Here is an example of the same in 2D:
julia> function f!(F,x)
F[1]=x[1]^3+8
F[2]=x[2]^3-2
end
f! (generic function with 1 method)
julia> nlsolve(f!, [0.,0.])
Results of Nonlinear Solver Algorithm
* Algorithm: Trust-region with dogleg and autoscaling
* Starting Point: [0.0, 0.0]
* Zero: [NaN, NaN]
* Inf-norm of residuals: 8.000000
* Iterations: 1000
* Convergence: false
* |x - x'| < 0.0e+00: false
* |f(x)| < 1.0e-08: false
* Function Calls (f): 1001
* Jacobian Calls (df/dx): 2
Now let us go back to your function.

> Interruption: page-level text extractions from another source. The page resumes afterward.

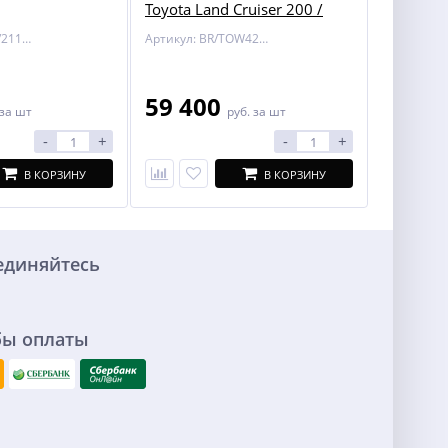
Toyota Land Cruiser 200 /
Lexus LX 450/570
Артикул: BOSAL/2116-A
Артикул: BR/TOW424700
59 400
за шт
руб.
за шт
-
+
-
+
В КОРЗИНУ
В КОРЗИНУ
единяйтесь
бы оплаты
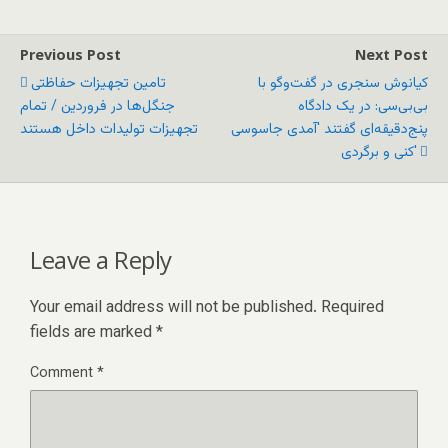
Previous Post
Next Post
کیانوش سنجری در گفت‌‌وگو با
تامین تجهیزات حفاظتی
بی‌بی‌سی: در یک دادگاه
جنگل‌ها در فروردین / تمام
پنج‌دقیقه‌ای گفتند 'آمدی جاسوسی
تجهیزات تولیدات داخل هستند
کنی و برگردی'
Leave a Reply
Your email address will not be published.
Required
fields are marked
*
Comment
*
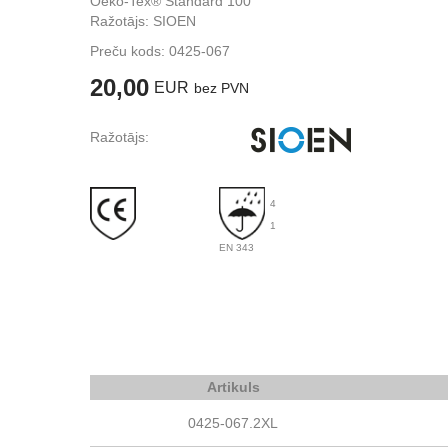
Oeko-Tex® Standard 100
Ražotājs: SIOEN
Preču kods:
0425-067
20,00
EUR
bez PVN
Ražotājs:
4
1
EN 343
Artikuls
0425-067.2XL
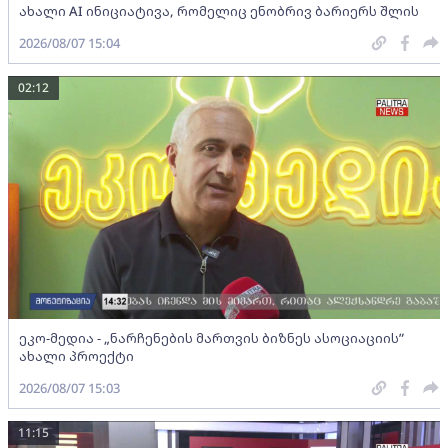
ახალი AI ინიციატივა, რომელიც ენობრივ ბარიერს შლის
2026/08/07 15:04
02:12
ეკო-მედია - „ნარჩენების მართვის ბიზნეს ასოციაციის”
ახალი პროექტი
2026/08/07 15:03
11:15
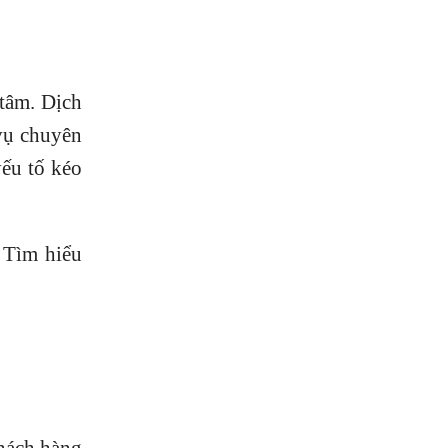
 tâm. Dịch
 vụ chuyên
yếu tố kéo
 Tìm hiểu
hách hàng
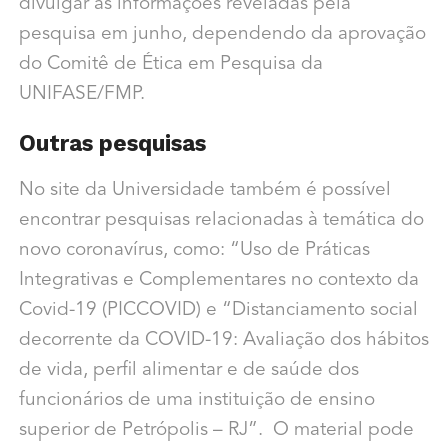
divulgar as informações reveladas pela
pesquisa em junho, dependendo da aprovação
do Comitê de Ética em Pesquisa da
UNIFASE/FMP.
Outras pesquisas
No site da Universidade também é possível
encontrar pesquisas relacionadas à temática do
novo coronavírus, como: “Uso de Práticas
Integrativas e Complementares no contexto da
Covid-19 (PICCOVID) e “Distanciamento social
decorrente da COVID-19: Avaliação dos hábitos
de vida, perfil alimentar e de saúde dos
funcionários de uma instituição de ensino
superior de Petrópolis – RJ”. O material pode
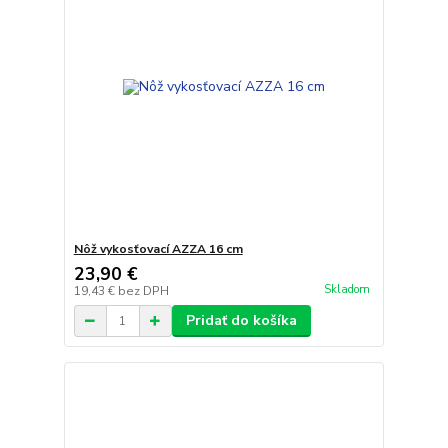
Nôž vykosťovací AZZA 16 cm
23,90 €
Skladom
19,43 €
bez DPH
Pridať do košíka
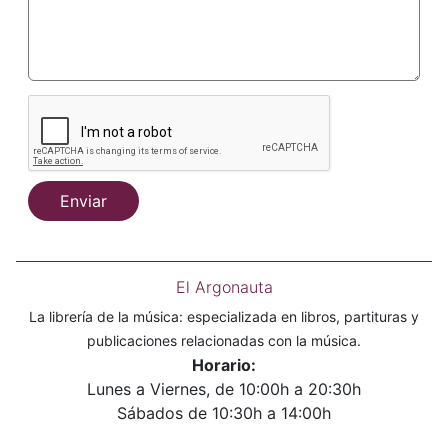
Enviar
El Argonauta
La librería de la música: especializada en libros, partituras y
publicaciones relacionadas con la música.
Horario:
Lunes a Viernes, de 10:00h a 20:30h
Sábados de 10:30h a 14:00h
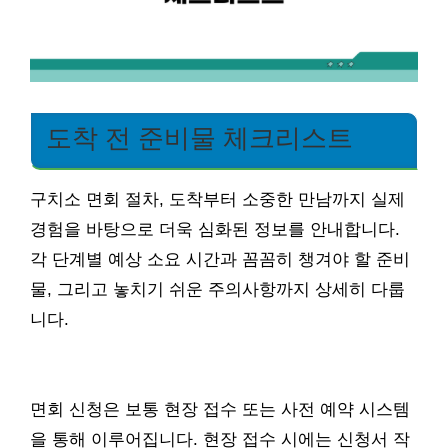
도착 전 준비물 체크리스트
구치소 면회 절차, 도착부터 소중한 만남까지 실제
경험을 바탕으로 더욱 심화된 정보를 안내합니다.
각 단계별 예상 소요 시간과 꼼꼼히 챙겨야 할 준비
물, 그리고 놓치기 쉬운 주의사항까지 상세히 다룹
니다.
면회 신청은 보통 현장 접수 또는 사전 예약 시스템
을 통해 이루어집니다. 현장 접수 시에는 신청서 작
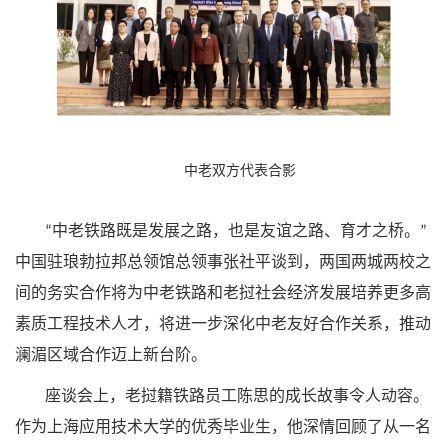
中老双方代表合影
中老铁路既是发展之路，也是友谊之路、育才之桥。
“
”
中国驻琅勃拉邦总领馆总领事张社平谈到，两国两城两校之
间的务实合作将为中老铁路和老挝社会经济发展培养更多高
素质工程技术人才，将进一步深化中老友好合作关系，推动
澜湄区域合作迈上新台阶。
座谈会上，老挝籍铁路员工陈思的成长故事令人动容。
作为上海应用技术大学的优秀毕业生，他深情回顾了从一名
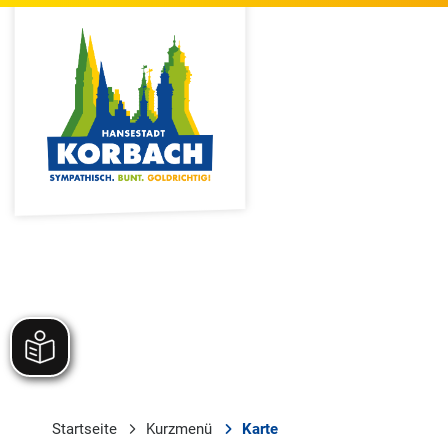
Startseite
Kurzmenü
Karte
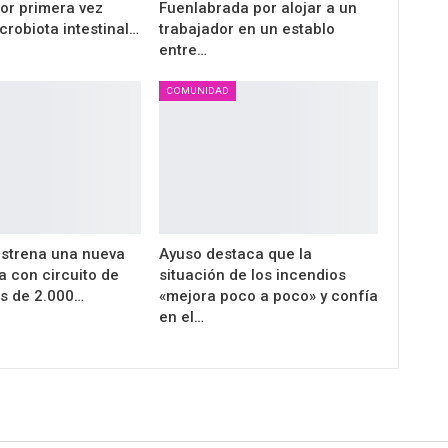
por primera vez
Fuenlabrada por alojar a un
crobiota intestinal…
trabajador en un establo
entre…
COMUNIDAD
 estrena una nueva
Ayuso destaca que la
a con circuito de
situación de los incendios
ás de 2.000…
«mejora poco a poco» y confía
en el…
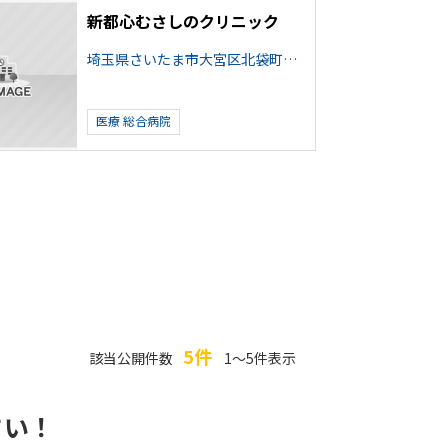
新都心むさしのクリニック
埼玉県さいたま市大宮区北袋町２丁目
医療
総合病院
5件
該当公開件数
1～5件表示
さい！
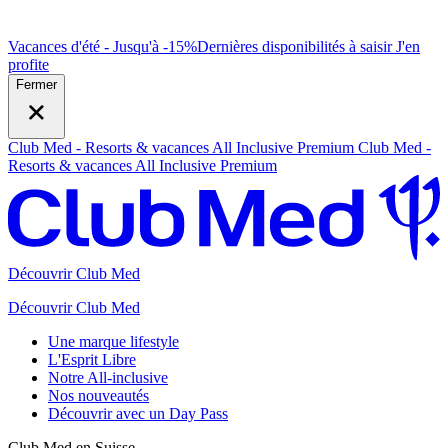
Vacances d'été - Jusqu'à -15%
Dernières disponibilités à saisir
J
'en
profite
Fermer
Club Med - Resorts & vacances All Inclusive Premium
Club Med -
Resorts & vacances All Inclusive Premium
Découvrir Club Med
Découvrir Club Med
Une marque lifestyle
L'Esprit Libre
Notre All-inclusive
Nos nouveautés
Découvrir avec un Day Pass
Club Med en Suisse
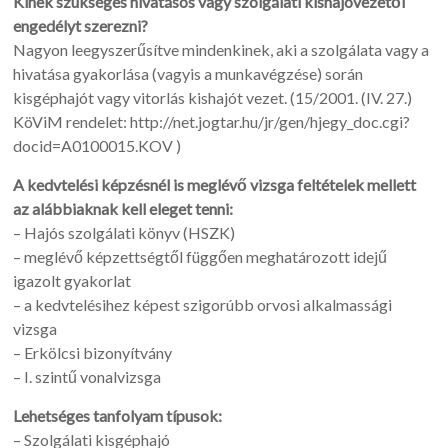
Kinek szükséges hivatásos vagy szolgálati kishajóvezetői
engedélyt szerezni?
Nagyon leegyszerűsítve mindenkinek, aki a szolgálata vagy a
hivatása gyakorlása (vagyis a munkavégzése) során
kisgéphajót vagy vitorlás kishajót vezet. (15/2001. (IV. 27.)
KöViM rendelet: http://net.jogtar.hu/jr/gen/hjegy_doc.cgi?
docid=A0100015.KOV )
A kedvtelési képzésnél is meglévő vizsga feltételek mellett
az alábbiaknak kell eleget tenni:
– Hajós szolgálati könyv (HSZK)
– meglévő képzettségtől függően meghatározott idejű
igazolt gyakorlat
– a kedvtelésihez képest szigorúbb orvosi alkalmassági
vizsga
– Erkölcsi bizonyítvány
– I. szintű vonalvizsga
Lehetséges tanfolyam típusok:
– Szolgálati kisgéphajó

If you start from [1.0] you are unlucky and nlsolve in the root finding process hits [0.0] exactly with its default parameters and you have a problem that then Jacobian is [0.0].
You can see it by running:
julia> function f!(F,x)
F[1]=x[1]^3+8
end
f! (generic function with 1 method)
julia> nlsolve(f!, [1.], show_trace=true, extended_trace=true, iterations=3);
Iter f(x) inf-norm Step 2-norm
------ -------------- --------------
0 9.000000e+00 NaN
* f(x): [9.0]
* g(x): [3.0]
* x: [1.0]
* delta: NaN
* rho: NaN
1 8.000000e+00 1.000000e+00
* f(x): [8.0]
* g(x): [0.0]
* x: [0.0]
* delta: 2.9999999999239875
* rho: 0.3777777777854353
2 NaN NaN
* f(x): [NaN]
* g(x): [0.0]
* x: [NaN]
* delta: 2.9999999999239875
* rho: NaN
3 NaN NaN
* f(x): [NaN]
* g(x): [0.0]
* x: [NaN]
* delta: 2.9999999999239875
* rho: NaN
You can fix it by changing a starting point or by changing factor:
julia> nlsolve(f!, [10.])
Results of Nonlinear Solver Algorithm
* Algorithm: Trust-region with dogleg and autoscaling
* Starting Point: [10.0]
* Zero: [-2.0]
* Inf-norm of residuals: 0.000000
* Iterations: 18
* Convergence: true
* |x - x'| < 0.0e+00: false
* |f(x)| < 1.0e-08: true
* Function Calls (f): 17
* Jacobian Calls (df/dx): 11
julia> nlsolve(f!, [1.], factor=0.5)
Results of Nonlinear Solver Algorithm
* Algorithm: Trust-region with dogleg and autoscaling
* Starting Point: [1.0]
* Zero: [-2.0]
* Inf-norm of residuals: 0.000000
* Iterations: 7
* Convergence: true
* |x - x'| < 0.0e+00: false
* |f(x)| < 1.0e-08: true
* Function Calls (f): 8
* Jacobian Calls (df/dx): 8
Also - as Chris suggests - Roots.jl has methods that are more robust because you have derivative free methods in it.
It's fine, but Roots.jl is probably better suited for this kind of equation. Its methods are directly for 1-dimensional rootfinding problems and can be more robust.